Sandwisch, a 6-foot-3, 206-pound senior, a former walk-on from Great Mills High, finally earns the starting job and leads the Terps to the ACC title, a second consecutive winning season and bowl appearance.

Here's reality:

Sandwisch has quarterbacked Maryland to a 2-5 record and the worst-rated offense in the ACC. He is last in the conference in passing efficiency having completed only 106 of 211 passes for 1,066 yards with nine interceptions.

That is about 10 yards per completed pass -- not far off the 11.4 yards per completed pass by Scott Zolak, last year's quarterback. Zolak, now with the New England Patriots, completed 154 of 274 passes for 1,750 yards and 14 interceptions after seven games.

But Zolak had a strong arm, two offensive tackles who were drafted, a clutch wide receiver in Barry Johnson and two healthy running backs, Troy Jackson and Mark Mason. Sandwisch's arm is average at best, his offensive line and receivers are inexperienced and the team's best running back is out for the season.

Sandwisch was booed by part of last Saturday's homecoming crowd at Byrd Stadium after Maryland lost to Duke, 17-13. He doesn't think it was all justified.

"Overall, I'm satisfied with the way I have played, considering all the things that have happened, the injuries to our offense," said Sandwisch. "At times I've tried to force the ball to make things happen, and other times I've gotten positive yardage when I should have gotten sacked. But people like to pick out the negatives, even though they don't know the entire situation. It still comes down to a team game, but I just happen to play a position where when things go bad, a lot of fingers are pointed at me."

Actually, Sandwisch was and is the No. 1 quarterback by both choice and default. He had more experience than the other quarterbacks and played well in spring and summer practices.

The No. 2 quarterback, 5-11 John Kaleo, transferred to Maryland last spring from Montgomery College-Rockville but hasn't been especially impressive and has trouble seeing over the line of scrimmage because of his height. Third-string quarterback Tony Scarpino, a redshirt freshman, has a strong arm but hasn't fully grasped the offense.

That leaves the Terps with two true freshmen in Scott Milanovich and Tom Marchese. Milanovich has shown he is capable of playing now, but coach Joe Krivak doesn't want to play him this season. Marchese is a year away.

"My job is to put the best players we have out there," said Krivak. "Right now, Jim is the best we have and he has given us his best effort.

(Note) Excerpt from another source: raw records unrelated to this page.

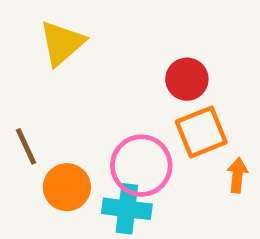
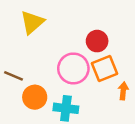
brown line: (26, 146) -> (14, 76), turned -42
pink circle: (141, 166) -> (73, 68), moved

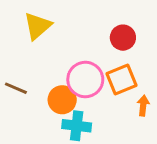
red circle: (97, 41) -> (123, 38), moved
orange circle: (35, 97) -> (62, 100), moved

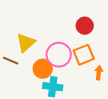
yellow triangle: (38, 26) -> (26, 43), moved

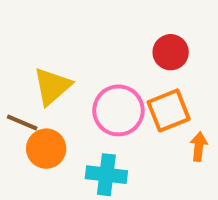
orange circle: (43, 69) -> (46, 149), moved

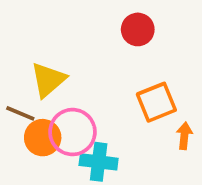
red circle: (171, 52) -> (138, 29), moved
pink circle: (118, 110) -> (72, 132), moved

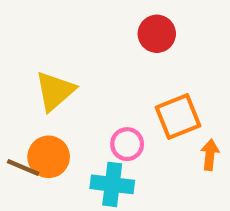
brown line: (20, 113) -> (23, 167), moved
pink circle: (72, 132) -> (127, 144), moved, size x0.6

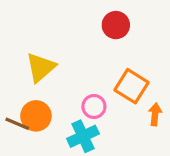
orange square: (178, 117) -> (132, 86), turned -36
cyan cross: (112, 184) -> (83, 136), turned -32

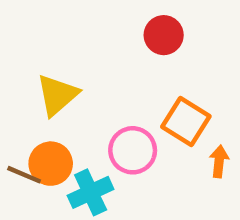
pink circle: (94, 106) -> (133, 150), size x1.4
cyan cross: (83, 136) -> (91, 192), moved

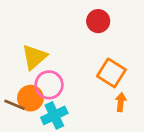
pink circle: (133, 150) -> (49, 85), moved
orange arrow: (219, 161) -> (121, 102), moved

There's nothing more we can ask of him."

Sandwisch's biggest problem is vision, seeing the whole field, and overthrowing receivers on long patterns. Lately, he has also been quick to leave the pocket.

"I don't think people realize that Jim has only played in seven or eight college games," said Terps quarterback coach Jerry Eisaman. "Some of those mistakes can be rectified with playing time, but Jim hasn't had much. He has improved over the year, playing through a sore arm and other adversity. I've seen him take shots that some people couldn't have gotten up from. I've also seen him make plays with someone smacking him in the face. Those things go unnoticed."

Translation: Maryland's offensive line hasn't played well. Because of injuries and a shortage of depth, as well as talent on the offensive line, the Terps have given up 23 sacks and allowed Sandwisch to be hurried countless others, which accounts for some the quick exits from the pockets.